Mahender Deepkonda, who lost his security guard job in Qatar in March, said he had to take out a fresh loan to pay for a flight home in May and was falling ever deeper into debt.

“The cycle (of repayment) is broken. My outstanding loan amount has gone up by three times,” said Deepkonda, 38, who paid Rs 15,000 for a two-week hotel quarantine before Telangana reduced the fee and period in May as per central guidelines.

“I earn Rs 500 as daily wages for farm labour in my village,” he told the Thomson Reuters Foundation by phone from Jagtial. “I don’t know when I will be able to repay this loan.”

Arvinder Singh, Telangana deputy secretary for non-resident Indian affairs, said returning workers were charged for travel and quarantine “as per the government of India guidelines”.

The official declined to give further details, and did not specify how many returnees had been charged for quarantine. An estimated 9 million Indian migrants work in the Gulf states with most of them in low-and semi-skilled jobs, the United Nations International Labour Organization says.

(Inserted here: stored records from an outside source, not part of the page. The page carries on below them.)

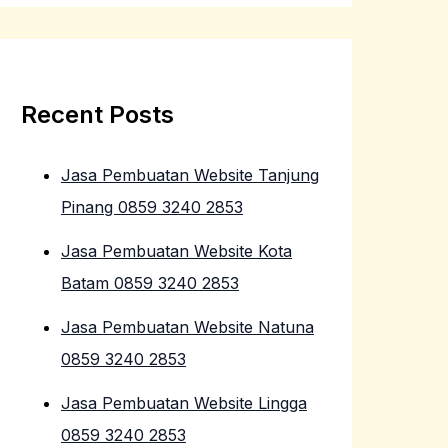
Recent Posts
Jasa Pembuatan Website Tanjung
Pinang 0859 3240 2853
Jasa Pembuatan Website Kota
Batam 0859 3240 2853
Jasa Pembuatan Website Natuna
0859 3240 2853
Jasa Pembuatan Website Lingga
0859 3240 2853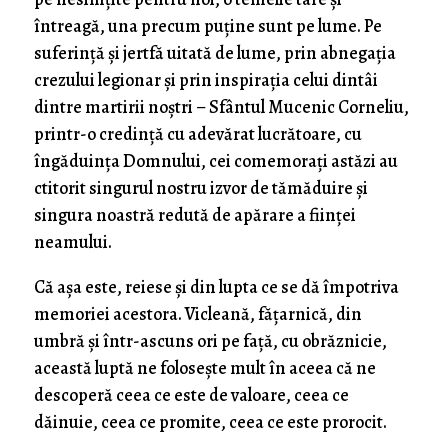
întreagă, una precum puţine sunt pe lume. Pe
suferinţă şi jertfă uitată de lume, prin abnegaţia
crezului legionar şi prin inspiraţia celui dintâi
dintre martirii noştri – Sfântul Mucenic Corneliu,
printr-o credinţă cu adevărat lucrătoare, cu
îngăduinţa Domnului, cei comemoraţi astăzi au
ctitorit singurul nostru izvor de tămăduire şi
singura noastră redută de apărare a fiinţei
neamului.
Că aşa este, reiese şi din lupta ce se dă împotriva
memoriei acestora. Vicleană, făţarnică, din
umbră şi într-ascuns ori pe faţă, cu obrăznicie,
această luptă ne foloseşte mult în aceea că ne
descoperă ceea ce este de valoare, ceea ce
dăinuie, ceea ce promite, ceea ce este prorocit.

About 500,000 overseas citizens have returned home since May, either flown or sailed home by the government or put on chartered flights sponsored by companies and community groups.

Kerala has received the most arrivals of all Indian states — with at least 135,000 people from the UAE, Saudi Arabia and Qatar alone, according to government data — yet the state has not imposed a quarantine fee on its returnees.